Young saxophonist Jess Gillam has premiered John Harle's new 22-minute saxophone concerto, Briggflatts, to a standing ovation on London's Southbank.

It was the centrepiece of a concert given in the Queen Elizabeth Hall on 16 May by the BBC Concert Orchestra and Bramwell Tovey.  Harle wrote the concerto especially for Gillam and it's a marvellous vehicle for her outstanding talents. The concert was later broadcast on BBC Radio 3 (and made available to listen again on catch-up until 21 June - starts at 32:15).

The title is that of an epic poem by Basil Bunting (1900-1985), itself named after a Quaker meeting house near Sedbergh in Gillam's native Cumbria. There are three movements: 'Flares'; 'Garsdale' and 'Rant!'. The latter, dance-inspired movement (infused with Cumbrian folk-tunes) also features on Gillam's debut album from Decca 'Rise', which shot immediately to the top of the UK classical charts on release in April 2019.

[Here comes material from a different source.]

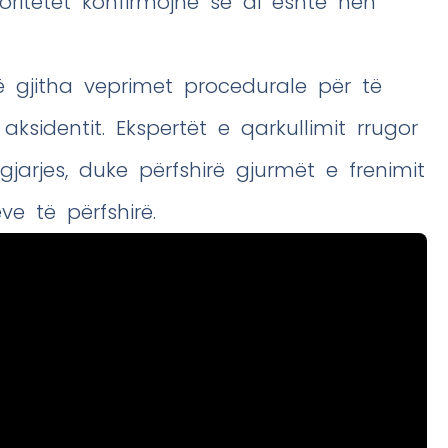
oritetet konfirmojnë se ai është nën
ë gjitha veprimet procedurale për të
sidentit. Ekspertët e qarkullimit rrugor
jarjes, duke përfshirë gjurmët e frenimit
e të përfshirë.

Harle writes of the piece:

Briggflatts is the title of an epic autobiographical poem by Basil Bunting (1900-1985) and is the inspiration for this work for Jess Gillam. The title comes from the name of the Brigflatts Quaker meeting house near Sedbergh in Cumbria, which Bunting attended regularly.
Bunting believed that the essential element of poetry is the sound, and that if the sound is right, the listener will hear, enjoy and be moved, and that there may be no need for further explanation.
“Poetry, like music, is to be heard. It deals in sound – long sounds and short sounds, heavy beats and light beats, the tone relations of the vowels, the relations of consonants to one another which are like instrumental colour in music. Poetry lies dead on the page until some voice brings it to life, just as music on the stave, is no more than instructions to the player. A skilled musician can imagine the sound, more or less, and a skilled reader can try to hear, mentally, what his eyes see in print: but nothing will satisfy either of them till his ears hear it as real sound in the air. Poetry must be read aloud.”
(Basil Bunting. 1966. 'The Poets Point of View’.)
Bunting had to wait over 30 years before he was properly recognised in Britain – in 1966, with the publication of 'Briggflatts', which Cyril Connolly called ‘the finest long poem to have been published in England since T.S. Eliot’s Four Quartets’. 'Briggflatts' was first read at The Morden Tower, Newcastle, in 1965, in a poetry group organised by Tom and Connie Pickard. It was famous for attracting modernist poets such as Allen Ginsberg, Ted Hughes, Seamus Heaney and Basil Bunting.
Above all, the effect of 'Briggflatts' is accessibility and vocal colour, and on re-reading the poem I was attracted to the idea of a ‘suite’ for Jess Gillam as it allows for independent movements to parallel the episodic, disparate and seasonal sections of the poetry.
I wrote 'Flare' and 'Garsdale' after long sessions of piano improvisation in direct response to the poetry, whereas 'Rant!' was written as a fantasy on Cumbrian folk music directly.
(The trumpet tune that introduces the final section is ‘The Ulverston Volunteers’ – Jess herself is from Ulverston.)
I owe a debt of gratitude to Ed Heslam for his compilation of Cumbrian folk music, 'Music of Cumberland and Westmorland', without which much Cumbrian music would be lost.
Above all, my hope is that Briggflatts as music is as accessible and colourful as the poetry, and like the poem, can be appreciated on first listening.
From Basil Bunting’s 'Briggflatts':
Part 5:
‘Great strings next the post of the harp
clang, the horn has majesty
flutes flicker in the draft and flare.’
Part 1:
‘In Garsdale, dawn:’
Briggflatts is, of course, dedicated to Jess Gillam - the young virtuoso saxophonist with huge energy, a soaring sound, and an unforgettable presence, and Briggflatts takes its inspiration from Cumbria, her own part of England.